»»

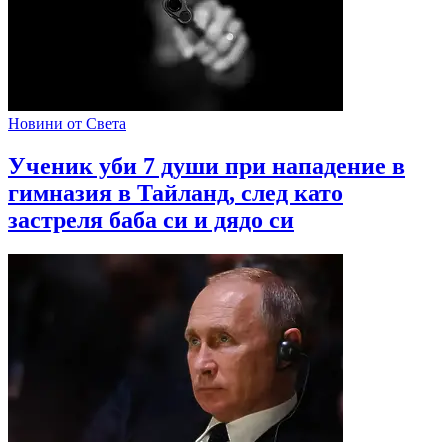
Новини от Света
Ученик уби 7 души при нападение в
гимназия в Тайланд, след като
застреля баба си и дядо си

««

Set down the whole listing word for word, omitting the pictures.

Новини от Света
Ученик уби 7 души при нападение в
гимназия в Тайланд, след като
застреля баба си и дядо си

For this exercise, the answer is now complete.